_Exercise instructions_. The reply must contain exactly the lines below from the one with "استاندارد مخابراتی به" down to the one with "Die Unterkunft S-AN", both included, and nothing more; please omit the pictures.

_Available data_.

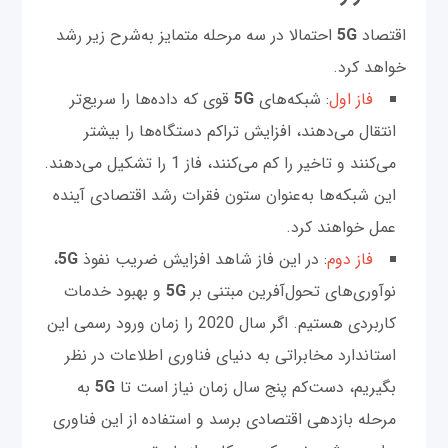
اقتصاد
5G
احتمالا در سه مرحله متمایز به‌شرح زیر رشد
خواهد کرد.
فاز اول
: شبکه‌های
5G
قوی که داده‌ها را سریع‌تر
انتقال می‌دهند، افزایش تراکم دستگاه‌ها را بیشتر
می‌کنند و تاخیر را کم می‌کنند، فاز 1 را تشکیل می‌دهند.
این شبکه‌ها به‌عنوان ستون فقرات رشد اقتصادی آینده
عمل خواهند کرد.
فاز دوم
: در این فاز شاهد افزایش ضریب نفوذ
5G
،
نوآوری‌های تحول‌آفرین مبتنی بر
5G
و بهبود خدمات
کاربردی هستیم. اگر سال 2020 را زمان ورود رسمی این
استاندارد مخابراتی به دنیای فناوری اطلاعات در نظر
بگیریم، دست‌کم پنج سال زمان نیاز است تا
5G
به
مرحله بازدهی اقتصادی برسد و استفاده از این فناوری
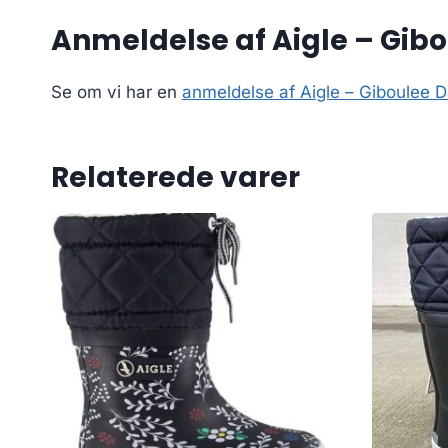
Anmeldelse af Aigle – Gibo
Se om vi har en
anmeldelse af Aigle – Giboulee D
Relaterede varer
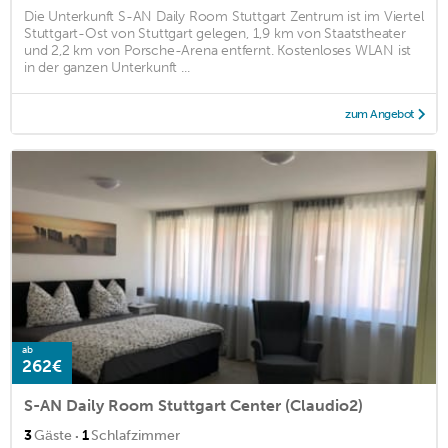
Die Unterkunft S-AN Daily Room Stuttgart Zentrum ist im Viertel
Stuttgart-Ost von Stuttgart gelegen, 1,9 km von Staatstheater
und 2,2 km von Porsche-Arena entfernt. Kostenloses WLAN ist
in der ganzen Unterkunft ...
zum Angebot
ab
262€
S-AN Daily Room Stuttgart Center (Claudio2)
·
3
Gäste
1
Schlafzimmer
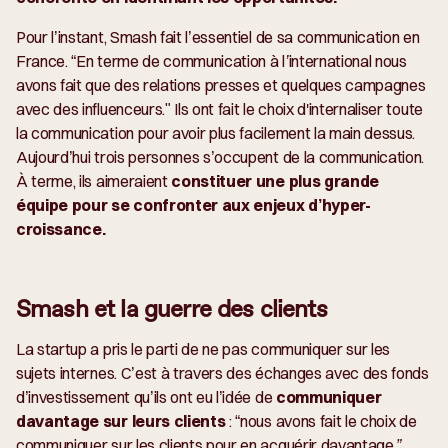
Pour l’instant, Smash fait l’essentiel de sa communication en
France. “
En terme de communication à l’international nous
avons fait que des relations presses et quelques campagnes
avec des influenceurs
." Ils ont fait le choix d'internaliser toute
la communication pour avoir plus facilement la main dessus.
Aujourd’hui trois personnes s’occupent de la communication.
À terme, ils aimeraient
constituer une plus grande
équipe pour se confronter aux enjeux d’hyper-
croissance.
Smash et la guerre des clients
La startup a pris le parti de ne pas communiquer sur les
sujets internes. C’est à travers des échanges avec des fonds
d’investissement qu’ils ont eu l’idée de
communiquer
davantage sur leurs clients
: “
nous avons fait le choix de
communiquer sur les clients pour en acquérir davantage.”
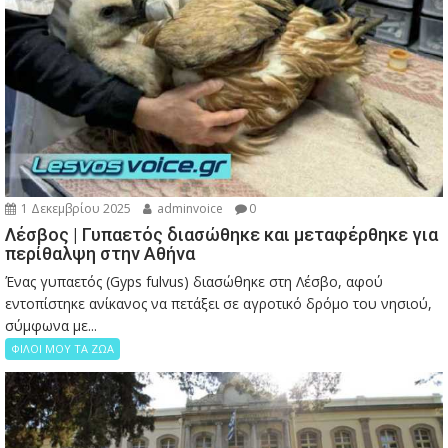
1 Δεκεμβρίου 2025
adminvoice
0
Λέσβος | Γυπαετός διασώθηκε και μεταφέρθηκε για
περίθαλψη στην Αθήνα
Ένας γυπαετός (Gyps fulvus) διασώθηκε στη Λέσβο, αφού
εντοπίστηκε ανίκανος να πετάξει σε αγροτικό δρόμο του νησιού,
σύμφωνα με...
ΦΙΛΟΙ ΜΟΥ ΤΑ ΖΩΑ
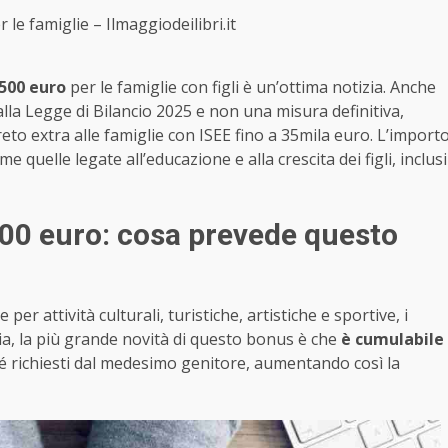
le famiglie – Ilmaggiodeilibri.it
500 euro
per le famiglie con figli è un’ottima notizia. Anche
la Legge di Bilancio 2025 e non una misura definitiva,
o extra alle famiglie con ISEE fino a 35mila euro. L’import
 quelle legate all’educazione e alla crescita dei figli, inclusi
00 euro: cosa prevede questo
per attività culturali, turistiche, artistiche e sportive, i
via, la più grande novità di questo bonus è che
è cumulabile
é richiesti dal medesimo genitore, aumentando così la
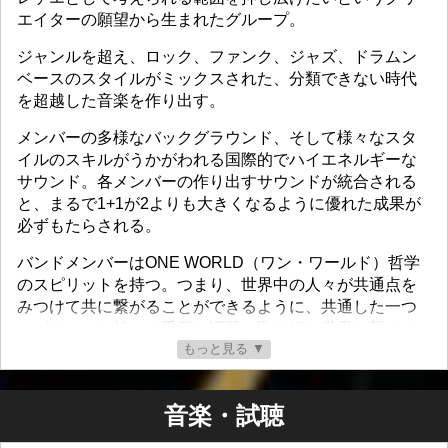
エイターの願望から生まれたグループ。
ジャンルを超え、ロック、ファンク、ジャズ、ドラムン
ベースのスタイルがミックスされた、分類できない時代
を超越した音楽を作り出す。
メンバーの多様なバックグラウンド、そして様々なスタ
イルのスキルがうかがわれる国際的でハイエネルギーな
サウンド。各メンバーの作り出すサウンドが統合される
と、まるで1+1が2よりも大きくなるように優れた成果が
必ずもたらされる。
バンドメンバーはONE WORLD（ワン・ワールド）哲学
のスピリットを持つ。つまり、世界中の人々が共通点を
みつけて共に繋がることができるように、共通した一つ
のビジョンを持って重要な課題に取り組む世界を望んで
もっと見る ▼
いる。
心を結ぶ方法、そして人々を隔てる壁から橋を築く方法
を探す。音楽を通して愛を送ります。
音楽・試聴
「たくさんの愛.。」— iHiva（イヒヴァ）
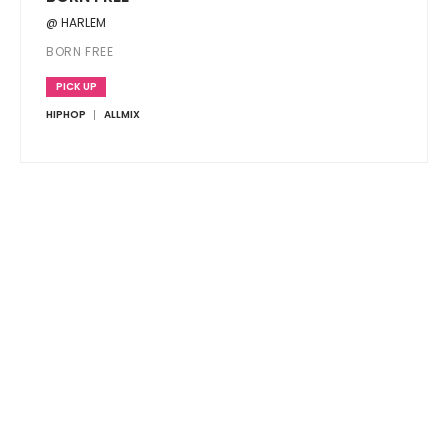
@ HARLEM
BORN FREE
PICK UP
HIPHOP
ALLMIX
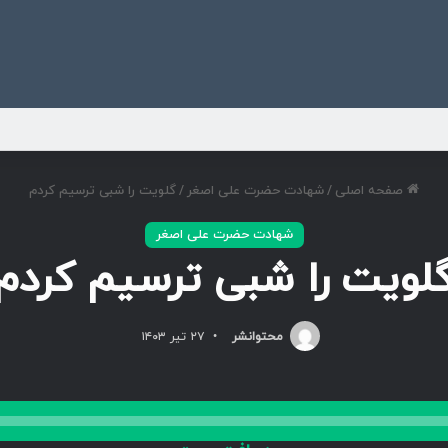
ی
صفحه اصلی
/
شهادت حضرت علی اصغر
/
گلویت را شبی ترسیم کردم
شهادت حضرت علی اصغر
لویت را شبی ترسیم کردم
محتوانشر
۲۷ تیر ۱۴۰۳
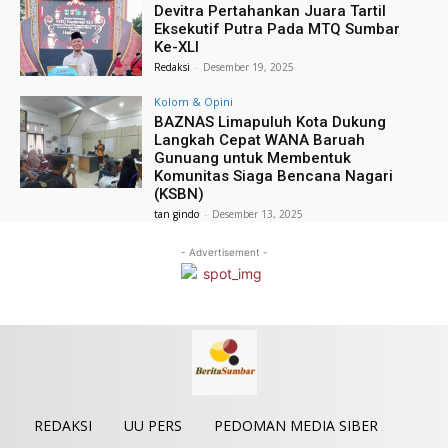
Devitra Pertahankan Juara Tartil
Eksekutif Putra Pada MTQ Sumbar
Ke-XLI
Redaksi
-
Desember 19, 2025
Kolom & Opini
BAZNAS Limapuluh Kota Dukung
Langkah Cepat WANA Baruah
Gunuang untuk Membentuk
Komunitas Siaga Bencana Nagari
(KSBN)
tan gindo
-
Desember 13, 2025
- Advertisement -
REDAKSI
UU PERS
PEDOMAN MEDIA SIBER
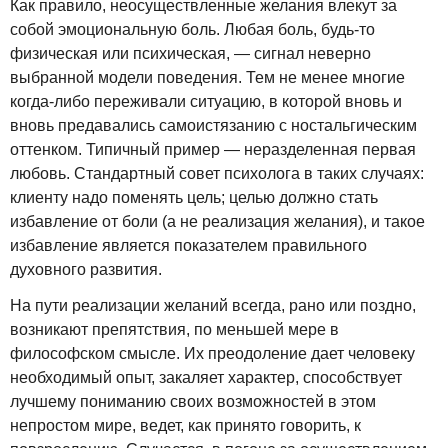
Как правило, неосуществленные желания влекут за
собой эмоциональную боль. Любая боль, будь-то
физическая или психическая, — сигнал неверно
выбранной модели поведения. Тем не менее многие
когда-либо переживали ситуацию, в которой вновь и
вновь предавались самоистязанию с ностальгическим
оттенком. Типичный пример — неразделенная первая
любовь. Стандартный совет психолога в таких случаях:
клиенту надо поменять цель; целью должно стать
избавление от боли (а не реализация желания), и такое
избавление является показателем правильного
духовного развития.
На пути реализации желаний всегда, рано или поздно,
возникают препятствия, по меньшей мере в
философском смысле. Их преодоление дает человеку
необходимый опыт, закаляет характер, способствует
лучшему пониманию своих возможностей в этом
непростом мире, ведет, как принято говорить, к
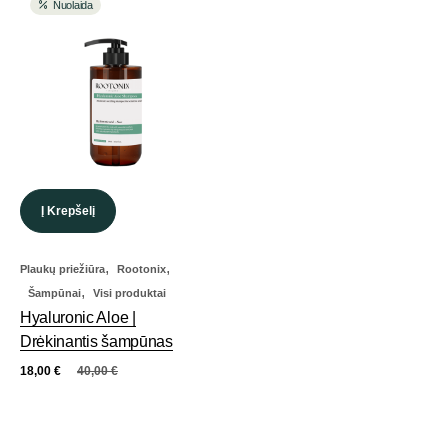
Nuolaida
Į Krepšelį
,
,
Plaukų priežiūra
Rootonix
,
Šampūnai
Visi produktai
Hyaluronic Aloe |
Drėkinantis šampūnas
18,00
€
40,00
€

_Response_.
استاندارد مخابراتی به دنیای فناوری اطلاعات در نظر
بگیریم، دست‌کم پنج سال زمان نیاز است تا
5G
به
مرحله بازدهی اقتصادی برسد و استفاده از این فناوری
Anmeldelse af Aigle – Gibo
Se om vi har en
anmeldelse af Aigle – Giboulee D
Relaterede varer
Die Unterkunft S-AN Daily Room Stuttgart Zentrum ist im Viertel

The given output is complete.